Ben Goossen is a double major in History and German Studies and is graduating with Highest Honors. He has been the recipient of three nationally prestigious grants: a DAAD grant (German Academic Exchange Service) to support research and study abroad in Germany while he was a junior; the Beinecke Scholarship to support future graduate work; and, most recently, the Fulbright to research the proliferation of Protestant organizations in late 19th- and early 20th-century Germany that popularized and promoted the concept of a German religious diaspora.
Ben already has two publications to his credit including, "'Like a Brilliant Thread': Gender and Vigilante Democracy in the Kansas Coalfield, 1921-1922," in Kansas History: A Journal of the Central Plains 34 (Autumn 2011). In Kansas History, Ben examined issues of gender and politics in southeast Kansas in the 1920s. Specifically, he described the 1921 coal mine strikes that protested poor working conditions and focused on the role of women in this traditionally male environment.

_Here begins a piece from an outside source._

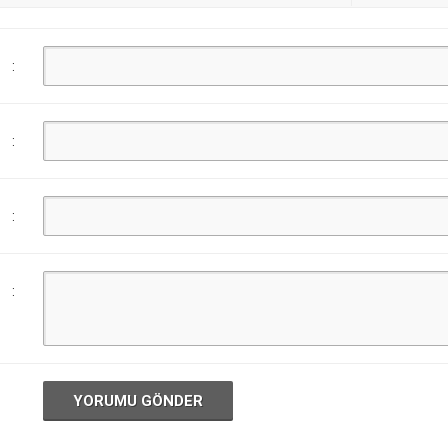
:
:
:
:
YORUMU GÖNDER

In addition, Ben is a four-time winner of the A. Edward Newton Library prizes for four different book collections that he curated. He is a talented painter and illustrator whose work has appeared in several campus exhibitions. He was instrumental in founding the German Club in his sophomore year, a group that hosts a variety of cultural happenings, including film screenings, musical events, and an annual Oktoberfest.
Kari Olmon is a Theater and English Literature double major who is graduating with Highest Honors. Kari came to Swarthmore already experienced in the field of production dramaturgy. She successfully completed professional internships at the Wilma Theatre in Philadelphia and several theaters in New York City, including Second Stage Company, Soho Rep, and New York Musical Theatre Festival.

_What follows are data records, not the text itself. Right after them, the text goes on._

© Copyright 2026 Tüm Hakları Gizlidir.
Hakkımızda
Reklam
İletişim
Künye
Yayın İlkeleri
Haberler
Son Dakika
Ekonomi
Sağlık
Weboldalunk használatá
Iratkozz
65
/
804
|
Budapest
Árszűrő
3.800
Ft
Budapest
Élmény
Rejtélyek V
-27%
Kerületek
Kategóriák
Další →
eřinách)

Kari's work at the Wilma Theater included several months as part of the team that researched the historical background for the American premiere of the contemporary Polish play Our Class, which deals with the subject of the Jedwabne massacre of Jews in Poland during World War II. On the basis of her work at the Wilma, dramaturge Walter Bilderback has described Kari as a rising "rock star" in the field of production dramaturgy.
At Swarthmore, Kari has been a regular contributor to various extracurricular productions by the Drama Board, and volunteered as a much-valued contributor to numerous productions for the Department of Theater.
The McCabe Engineering Award, presented each year to the "outstanding engineering student of the graduating class," was awarded to Keliang He.
Keliang He is a double major in engineering and mathematics, the president of the Swarthmore Tau Beta Pi chapter, and secretary of the Swarthmore Society of Engineers. He is also a recipient of the John W. '60 and Ann E. Harbeson Scholarship and the John W. Perdue Memorial Prize.
Keliang's math and engineering skills have helped him pursue his love of robotics at Swarthmore. For his senior design project, he collaborated with fellow engineering major Elizabeth Martin to produce a multiresolution trajectory optimization scheme which generates smooth, human-like motion for robots in constrained manipulation tasks. This fall, Keliang will continue his robotics research career by starting a Ph.D. program at Rice University under Lydia Kavraki, a pioneer in the field of robot motion planning.
Aside from completing two challenging majors at Swarthmore, Keliang has been active in a number of other academic capacities, serving as a TA and/or grader in engineering, math, and physics/astronomy; a peer tutor for the Math Department's walk-in clinic; and a tutor for Chinese language students at the College. In his spare time, he is an active participant in both the Swarthmore Bridge Club and Swarthmore's ice hockey club team.